Roast Turkey (Breast)

Roasting a whole turkey didn’t make sense for our Neudeck Thanksgiving. I didn’t want a bird taking up precious oven space for hours and hours. After all, I still had sides to heat up. Instead, I cooked turkey breasts and found it to be a super easy (and delicious) solution. Sorry dark meat lovers.

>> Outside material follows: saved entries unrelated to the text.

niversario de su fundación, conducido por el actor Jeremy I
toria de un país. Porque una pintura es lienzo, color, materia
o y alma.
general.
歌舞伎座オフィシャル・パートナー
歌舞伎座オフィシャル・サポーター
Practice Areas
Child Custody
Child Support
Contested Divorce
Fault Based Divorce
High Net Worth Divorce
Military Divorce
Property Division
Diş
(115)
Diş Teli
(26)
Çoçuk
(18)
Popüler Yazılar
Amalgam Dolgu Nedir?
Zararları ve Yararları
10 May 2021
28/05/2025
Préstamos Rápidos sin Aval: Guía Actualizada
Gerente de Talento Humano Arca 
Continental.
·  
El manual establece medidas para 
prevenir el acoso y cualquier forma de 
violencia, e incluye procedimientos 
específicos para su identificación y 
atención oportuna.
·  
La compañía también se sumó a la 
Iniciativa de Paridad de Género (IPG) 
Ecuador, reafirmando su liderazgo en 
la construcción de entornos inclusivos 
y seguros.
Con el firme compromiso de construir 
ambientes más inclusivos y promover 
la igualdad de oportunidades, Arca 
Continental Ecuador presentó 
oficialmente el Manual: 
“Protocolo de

I cooked up 4 half breasts of turkey – that should feed about 12 people. They’re often sold as half breasts instead of full breasts because this ain’t chicken. These birds a big girls. If you do find it as a full breast, simply cut it in half around the bone. To prepare, most recipes will tell you to use a roasting pan, which elevates the meat on a rack. I don’t have a roasting pan so I stumbled onto a new way of cooking it that I highly recommend. Layer a Pyrex baking dish with thickly sliced onions. (I used 3 onions and two Pyrex dishes for the 4 half breasts.) This basically creates the rack (aka elevation) that you’d have if using a roasting pan…except with flavor. Cover the onions with white wine (1/3 to 1/2 bottle – Chardonnay works well). Place your turkey on the bed of wine-y onions and pull the skin so it covers as much as possible. Melt a stick of butter and pour over the turkey. Finally, sprinkle herbs de Provence over the whole thing.

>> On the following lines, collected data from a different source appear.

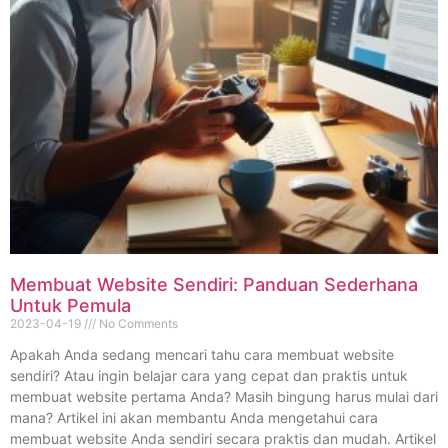
Membuat Website Sendiri: Panduan Sederhana
Untuk Pemula
2023-04-19
No Comments
Apakah Anda sedang mencari tahu cara membuat website
sendiri? Atau ingin belajar cara yang cepat dan praktis untuk
membuat website pertama Anda? Masih bingung harus mulai dari
mana? Artikel ini akan membantu Anda mengetahui cara
membuat website Anda sendiri secara praktis dan mudah. Artikel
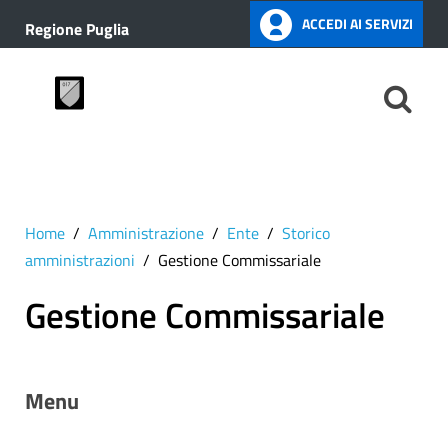
ACCEDI AI SERVIZI
Regione Puglia
Home
Amministrazione
Ente
Storico
amministrazioni
Gestione Commissariale
Gestione Commissariale
Menu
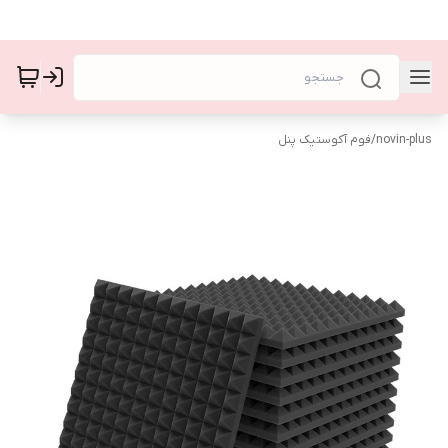
novin-plus
/
فوم آکوستیک پنل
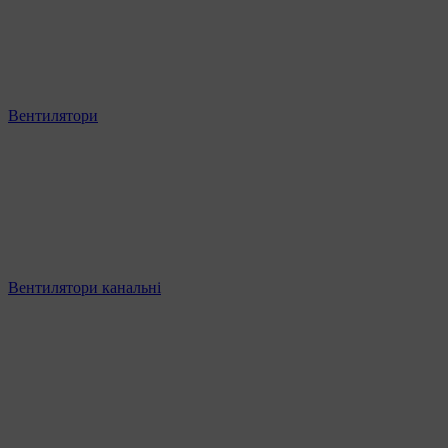
Вентилятори
Вентилятори канальні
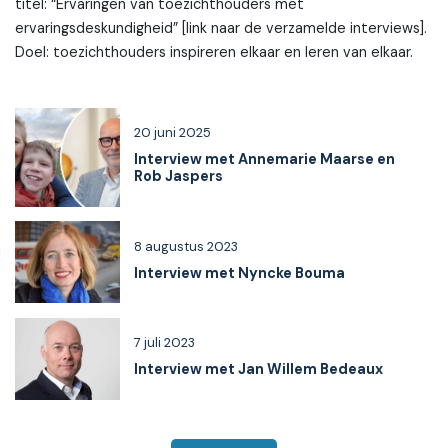
titel: “Ervaringen van toezichthouders met
ervaringsdeskundigheid” [link naar de verzamelde interviews].
Doel: toezichthouders inspireren elkaar en leren van elkaar.
20 juni 2025
Interview met Annemarie Maarse en
Rob Jaspers
8 augustus 2023
Interview met Nyncke Bouma
7 juli 2023
Interview met Jan Willem Bedeaux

Before popping it in the oven

While you’re prepping the whole thing, crank the heat way up on the oven – to 450 degrees. Once it’s done preheating, stick the turkey in there and immediately reduce the heat to 350. Cook for an hour (it should be 165-185 on a meat thermometer). Take it out and let it rest for 15-20 min. Then carve it up, salt it, and plate it with the onions. Pour the wine sauce into a bowl to use as a gravy. If you’d like, you could thicken it up and turn it into a true gravy by whisking it in a saucepan with some flour. I was happy with it as a bright sauce, but to each their own.

Cooked!

Having that pool of wine in the bottom of the dish basically creates a steam oven. That keeps your turkey soooooo tender and moist AND does so with so much yummy wine flavor. The skin doesn’t get too crispy in this homemade steam oven (though you could leave it in the oven a bit longer to keep browning), but it’s worth it to get the meat so juicy. The more you pull the skin before cooking, the thinner it will he and the better chance of it getting brown and crispy – so stretch that skin!

The whole thing, including prep and resting time took an hour and a half. That’s significantly less time than roasting a whole turkey. I actually recommend this for any Thanksgiving (especially if paired with a spiral ham), but it seems like it would work particularly well for a Friendsgiving fest. I was sooo intimidated by turkey, but not only was it easy, it was yummers. The proof: two people we cooked for ended up not showing up and yet we still had almost no leftovers.